Rorschach Ransomware Emerges: Experts Warn of Advanced Evasion Strategies

Cybersecurity researchers have taken the wraps off a previously undocumented ransomware strain called Rorschach that’s both sophisticated and fast.

“What makes Rorschach stand out from other ransomware strains is its high level of customization and its technically unique features that have not been seen before in ransomware,” Check Point Research said in a new report. “In fact, Rorschach is one of the fastest ransomware strains ever observed, in terms of the speed of its encryption.”

The cybersecurity firm said it observed the ransomware deployed against an unnamed U.S.-based company, adding it found no branding or overlaps that connect it to any previously known ransomware actors.

However, further analysis of Rorschach’s source code reveals similarities to Babuk ransomware, which suffered a leak in September 2021, and LockBit 2.0. On top of that, the ransom notes sent out to the victims appear to be inspired by that of Yanluowang and DarkSide.

The most significant aspect of the intrusion is the use of a technique called DLL side-loading to load the ransomware payload, a method not observed in such attacks. The development marks a new sophistication in the approaches adopted by financially motivated groups to sidestep detection.

Specifically, the ransomware is said to have been deployed by abusing Palo Alto Network’s Cortex XDR Dump Service Tool (cy.exe) to sideload a library named “winutils.dll.”

Another unique characteristic is its highly customizable nature and the use of direct syscalls to manipulate files and bypass defense mechanisms.

Rorschach ransomware is also tasked with terminating a predefined list of services, deleting shadow volumes and backups, clearing Windows events logs to erase forensic trail, disabling the Windows firewall, and even deleting itself after completing its actions.

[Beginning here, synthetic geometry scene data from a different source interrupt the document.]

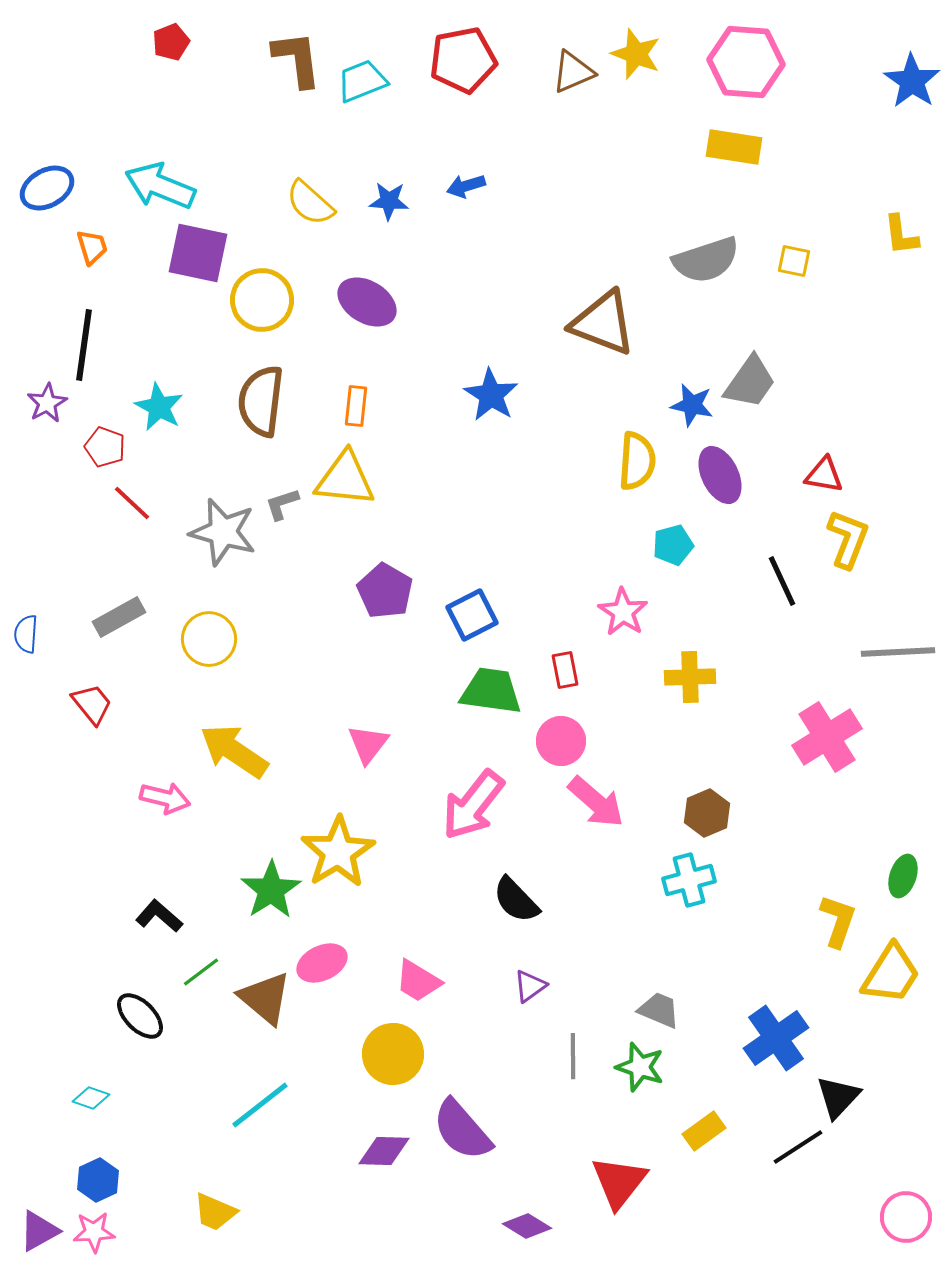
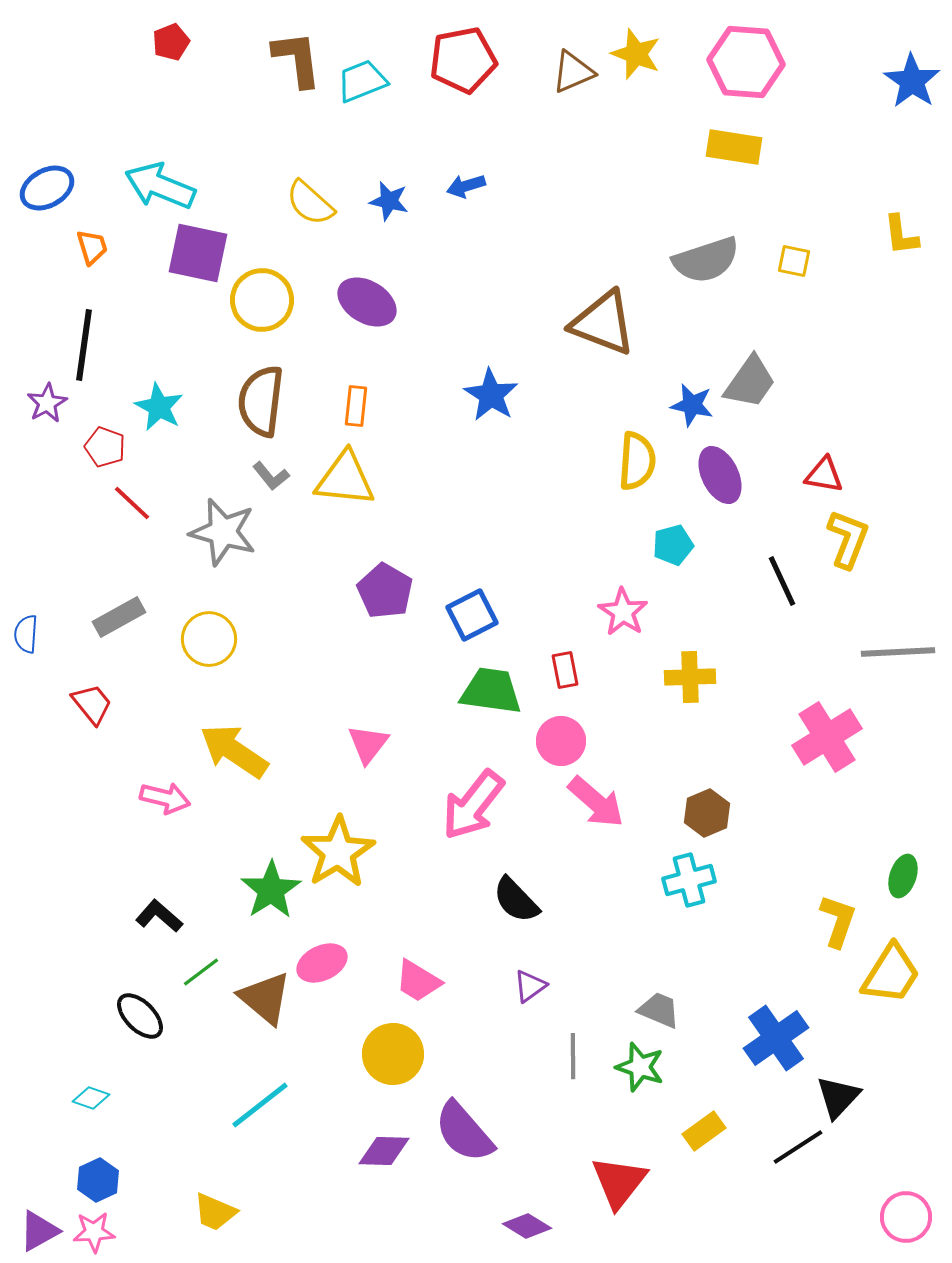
blue star at (389, 201): rotated 9 degrees clockwise
gray L-shape at (282, 504): moved 11 px left, 28 px up; rotated 111 degrees counterclockwise
purple semicircle at (462, 1130): moved 2 px right, 2 px down
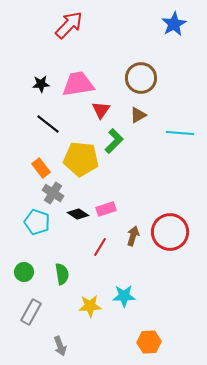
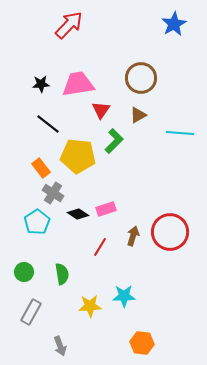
yellow pentagon: moved 3 px left, 3 px up
cyan pentagon: rotated 20 degrees clockwise
orange hexagon: moved 7 px left, 1 px down; rotated 10 degrees clockwise
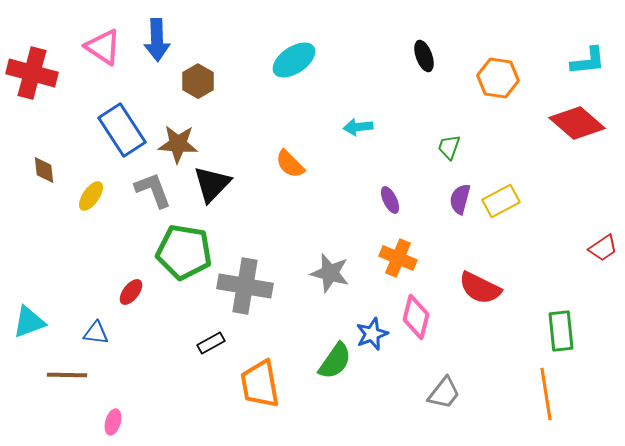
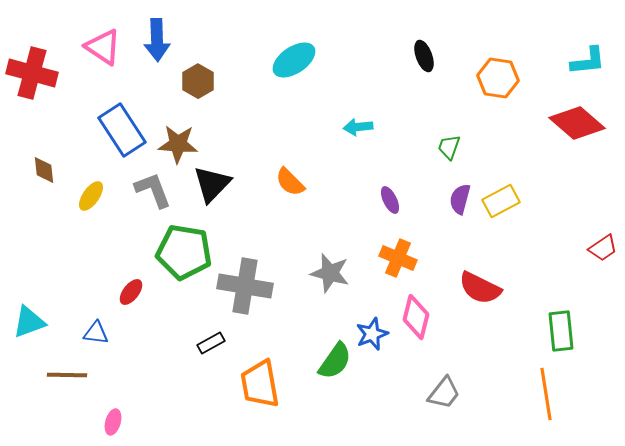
orange semicircle: moved 18 px down
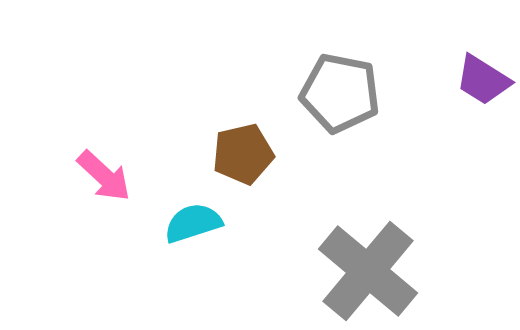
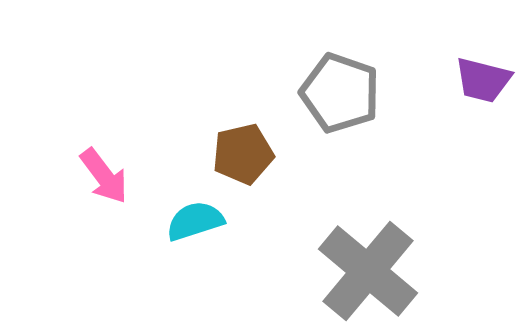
purple trapezoid: rotated 18 degrees counterclockwise
gray pentagon: rotated 8 degrees clockwise
pink arrow: rotated 10 degrees clockwise
cyan semicircle: moved 2 px right, 2 px up
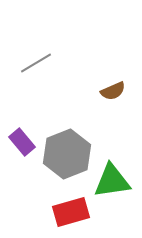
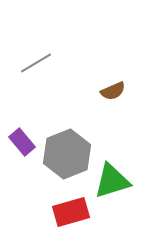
green triangle: rotated 9 degrees counterclockwise
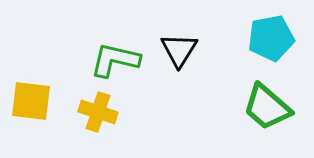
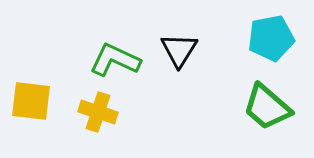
green L-shape: rotated 12 degrees clockwise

Internal propagation is achieved by compromising the domain controller and creating a group policy, according to Check Point and South Korean cybersecurity company AhnLab, which erroneously attributed the infection chain to DarkSide earlier this February.

The ransomware, like other malware strains observed in the wild, skips machines that are located in the Commonwealth of Independent States (CIS) countries by checking the system language.

“The Rorschach ransomware employs a highly effective and fast hybrid-cryptography scheme, which blends the curve25519 and eSTREAM cipher hc-128 algorithms for encryption purposes,” researchers Jiri Vinopal, Dennis Yarizadeh, and Gil Gekker explained.

This process is designed to only encrypt a specific portion of the original file content instead of the entire file, and employs additional compiler optimization methods that make it a “speed demon.”

In five separate tests carried out by Check Point in a controlled environment, 220,000 files were encrypted using Rorschach within four minutes and 30 seconds on average. LockBit 3.0, on the other hand, took approximately seven minutes.

“Its developers implemented new anti-analysis and defense evasion techniques to avoid detection and make it more difficult for security software and researchers to analyze and mitigate its effects,” the researchers said.

“Additionally, Rorschach appears to have taken some of the ‘best’ features from some of the leading ransomwares leaked online, and integrated them all together. In addition to Rorschach’s self-propagating capabilities, this raises the bar for ransom attacks.”

The findings come as the Fortinet FortiGuard Labs detailed two emerging ransomware families called PayMe100USD, a Python-based file-locking malware, and Dark Power, which is written in the Nim programming language.